Role of omeprazole dosage and cytochrome P450 2C19 genotype in patients receiving omeprazole-amoxicillin dual therapy for Helicobacter pylori eradication.

STUDY OBJECTIVE: To determine the factors that may influence Helicobacter pylori eradication in patients receiving omeprazole-amoxicillin dual therapy. DESIGN: Prospective, randomized study. SETTING: University-affiliated hospital in Taiwan. PATIENTS: A total of 128 adults (age range 20-75 yrs) with H. pylori-positive duodenal ulcer were enrolled; 121 completed the final evaluation. INTERVENTION: Patients were randomly assigned to one of four omeprazole-amoxicillin treatment groups, with each treatment administered for 2 weeks: O2A2 group (33 patients)--omeprazole 20 mg twice/day plus amoxicillin 500 mg 4 times/day; O2A1 group (32 patients)--omeprazole 20 mg twice/day plus amoxicillin 250 mg 4 times/day; O1A2 group (32 patients)--omeprazole 20 mg once/day plus amoxicillin 500 mg 4 times/day; and O1A1 group (31 patients)--omeprazole 20 mg once/day plus amoxicillin 250 mg 4 times/day.
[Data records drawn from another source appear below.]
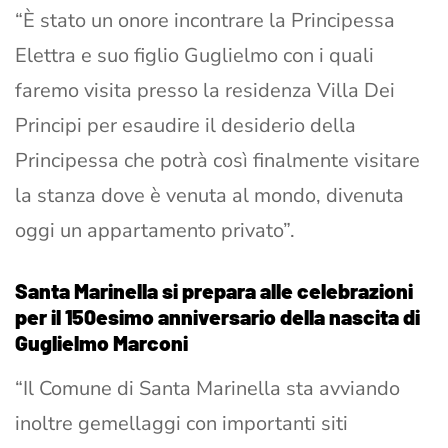
“È stato un onore incontrare la Principessa
Elettra e suo figlio Guglielmo con i quali
faremo visita presso la residenza Villa Dei
Principi per esaudire il desiderio della
Principessa che potrà così finalmente visitare
la stanza dove è venuta al mondo, divenuta
oggi un appartamento privato”.
Santa Marinella si prepara alle celebrazioni
per il 150esimo anniversario della nascita di
Guglielmo Marconi
“Il Comune di Santa Marinella sta avviando
inoltre gemellaggi con importanti siti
MEASUREMENTS AND MAIN RESULTS: Data were collected on H. pylori status, histologic parameters, antibiotic resistance, intragastric pH, cytochrome P450 (CYP) 2C19 genotype, and adverse reactions. The intent-to-treat cure rates (95% confidence interval [CI]) in groups O2A2, O2A1, O1A2, and O1A1 were 76% (95% CI 59-87%), 72% (95% CI 54-84%), 50% (95% CI 34-66%) and 52% (95% CI 35-68%), respectively. Eradication of H. pylori infection was statistically significantly dependent on omeprazole dosage, CYP2C19 genotype, age, gastritis status, and H. pylori density. All CYP2C19 poor metabolizers were cured, whereas the H. pylori cure rate in CYP2C19 extensive metabolizers varied from 44-76% in the different treatment groups. Eradication of H. pylori was favored in the omeprazole higher dose groups versus the lower dose groups (79% vs 53%, p=0.004). No secondary antibiotic resistance was found. Thirty-seven (95%) of 39 patients who failed with the initial treatment were cured by subsequent antibiotic susceptibility-driven proton pump inhibitor-based triple therapy. CONCLUSION: Provided a maintenance dose of amoxicillin is given every 6 hours, eradication of H. pylori infection was significantly dependent on omeprazole dosage, CYP2C19 genotype, age, gastritis status, and H. pylori density.